Work order:
Search term "visitatori": copy each line of the data containing it.

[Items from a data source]
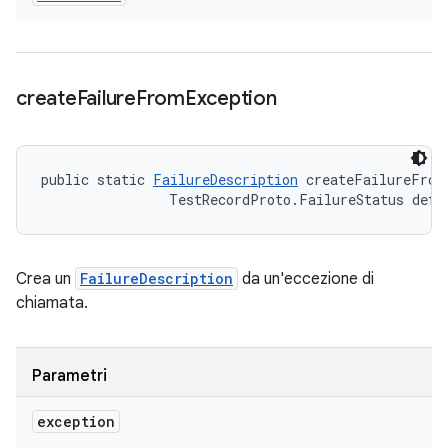
create
Failure
From
Exception
public static 
FailureDescription
 createFailureFrom
                TestRecordProto.FailureStatus defa
Crea un
FailureDescription
da un'eccezione di
chiamata.
Parametri
exception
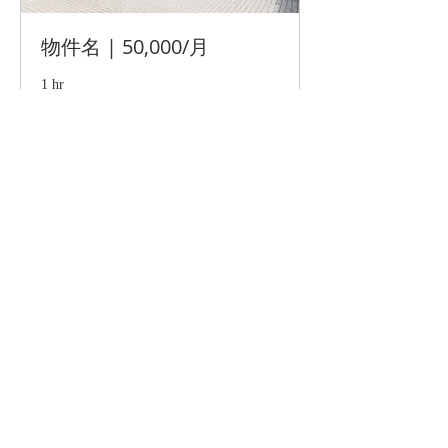
物件名 | 50,000/月
1 hr
ご
ご相談は無料
相
談
は
Book Now
無
料
物件名 | 50,000/月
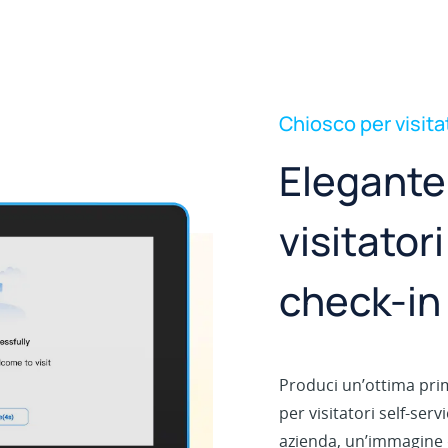
Chiosco per visita
Elegante
visitatori
check-in
Produci un’ottima pri
per visitatori self-serv
azienda, un’immagine 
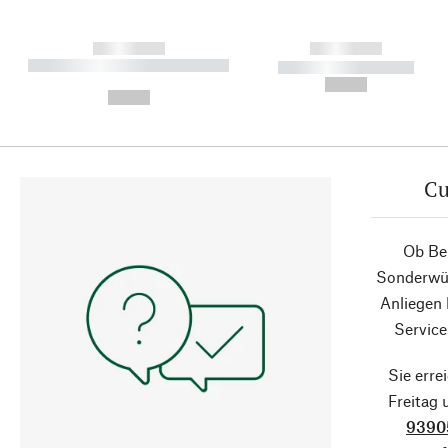
------------
------------
----------- ----------- ----------
----------- -----------
-
--,-- €
--,-- €
Cu
Ob Ber
Sonderwün
Anliegen
Service
Sie erre
Freitag
9390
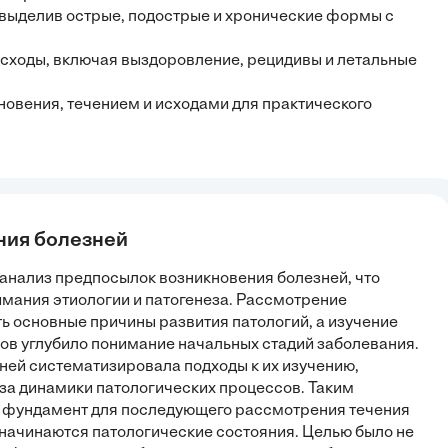
 выделив острые, подострые и хронические формы с
 исходы, включая выздоровление, рецидивы и летальные
овения, течением и исходами для практического
ния болезней
 анализ предпосылок возникновения болезней, что
мания этиологии и патогенеза. Рассмотрение
ь основные причины развития патологий, а изучение
ов углубило понимание начальных стадий заболевания.
ей систематизировала подходы к их изучению,
за динамики патологических процессов. Таким
й фундамент для последующего рассмотрения течения
к начинаются патологические состояния. Целью было не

Exercise output:
visitatori
per visitatori self-serv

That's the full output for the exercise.